A comparative evaluation of genome assembly reconciliation tools

Affiliations
Comparative Study

A comparative evaluation of genome assembly reconciliation tools

Hind Alhakami et al. Genome Biol. .

Abstract

Background: The majority of eukaryotic genomes are unfinished due to the algorithmic challenges of assembling them. A variety of assembly and scaffolding tools are available, but it is not always obvious which tool or parameters to use for a specific genome size and complexity. It is, therefore, common practice to produce multiple assemblies using different assemblers and parameters, then select the best one for public release. A more compelling approach would allow one to merge multiple assemblies with the intent of producing a higher quality consensus assembly, which is the objective of assembly reconciliation.

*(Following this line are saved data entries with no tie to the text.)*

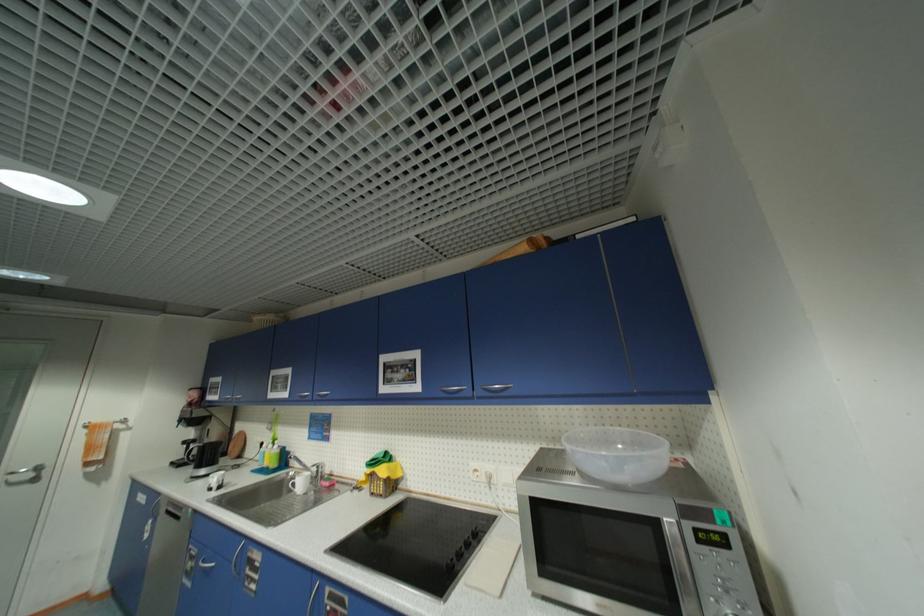 Locate an element on the screen. sink faucet handle is located at coordinates (310, 468). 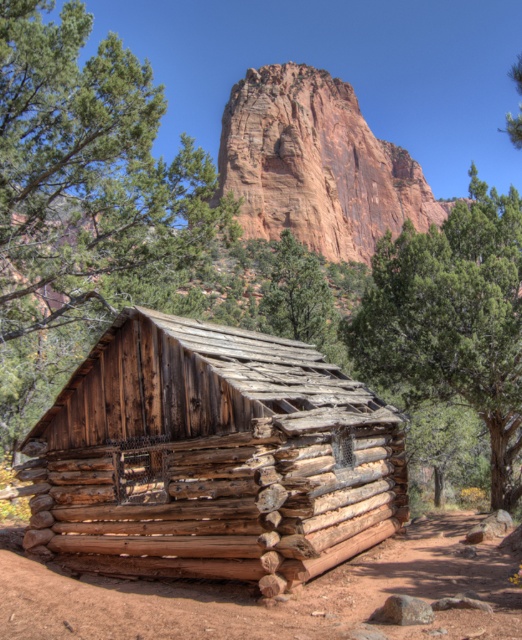 Question: Which object is farther from the camera taking this photo?

Choices:
 (A) green rough bark tree at center
 (B) weathered wood cabin at center
 (C) rustic stone mountain at center

Answer: (C)

Question: Can you confirm if weathered wood cabin at center is positioned below green leafy tree at center?

Choices:
 (A) yes
 (B) no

Results: Several assembly reconciliation tools have been proposed in the literature, but their strengths and weaknesses have never been compared on a common dataset. We fill this need with this work, in which we report on an extensive comparative evaluation of several tools. Specifically, we evaluate contiguity, correctness, coverage, and the duplication ratio of the merged assembly compared to the individual assemblies provided as input.

Conclusions: None of the tools we tested consistently improved the quality of the input GAGE and synthetic assemblies. Our experiments show an increase in contiguity in the consensus assembly when the original assemblies already have high quality. In terms of correctness, the quality of the results depends on the specific tool, as well as on the quality and the ranking of the input assemblies. In general, the number of misassemblies ranges from being comparable to the best of the input assembly to being comparable to the worst of the input assembly.

Keywords: Assembly reconciliation; De novo genome assembly; Genomics.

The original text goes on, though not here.